**What you should do**:
Exact copy, pictures excluded: write out every line below.

[Saved entries]
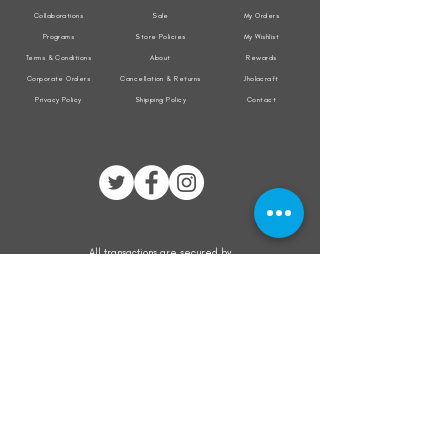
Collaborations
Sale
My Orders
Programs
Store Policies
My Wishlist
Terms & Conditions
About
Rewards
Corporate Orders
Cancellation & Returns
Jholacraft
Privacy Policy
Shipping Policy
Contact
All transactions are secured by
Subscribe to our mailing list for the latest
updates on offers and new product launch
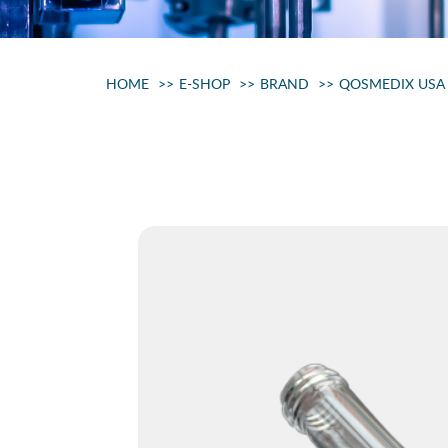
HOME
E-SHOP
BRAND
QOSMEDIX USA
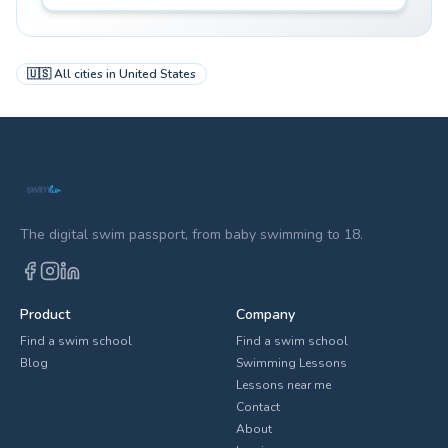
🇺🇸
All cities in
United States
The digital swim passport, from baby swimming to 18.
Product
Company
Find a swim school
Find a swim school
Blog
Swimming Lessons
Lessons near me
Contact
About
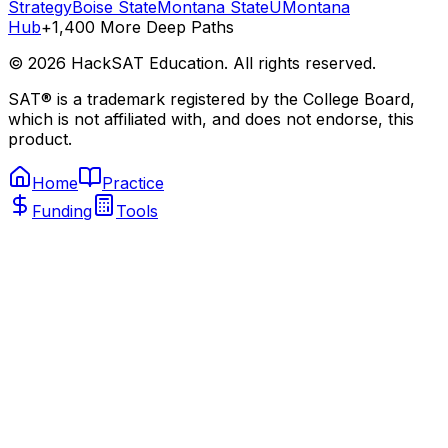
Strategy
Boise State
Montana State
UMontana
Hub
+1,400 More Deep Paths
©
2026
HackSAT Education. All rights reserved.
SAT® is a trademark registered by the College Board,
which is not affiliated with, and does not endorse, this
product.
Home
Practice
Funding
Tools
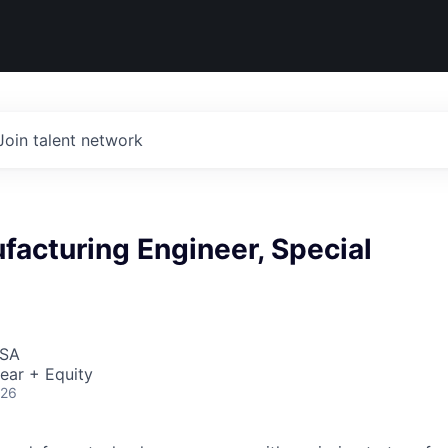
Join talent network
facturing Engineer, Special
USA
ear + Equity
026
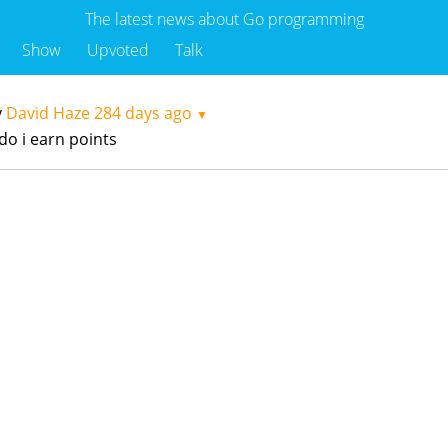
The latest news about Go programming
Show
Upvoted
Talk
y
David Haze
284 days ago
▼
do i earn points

**Result of this exercise**:
Collaborations
Sale
My Orders
Programs
Store Policies
My Wishlist
Terms & Conditions
About
Rewards
Corporate Orders
Cancellation & Returns
Jholacraft
Privacy Policy
Shipping Policy
Contact
All transactions are secured by
Subscribe to our mailing list for the latest
updates on offers and new product launch
HOME
E-SHOP
BRAND
QOSMEDIX USA
🇺🇸
All cities in
United States
The digital swim passport, from baby swimming to 18.
Product
Company
Find a swim school
Find a swim school
Blog
Swimming Lessons
Lessons near me
Contact
About
Strategy
Boise State
Montana State
UMontana
Hub
+1,400 More Deep Paths
©
2026
HackSAT Education. All rights reserved.
SAT® is a trademark registered by the College Board,
which is not affiliated with, and does not endorse, this
product.
Home
Practice
Funding
Tools
Join talent network
facturing Engineer, Special
USA
ear + Equity
026
The latest news about Go programming
Show
Upvoted
Talk
y
David Haze
284 days ago
▼
do i earn points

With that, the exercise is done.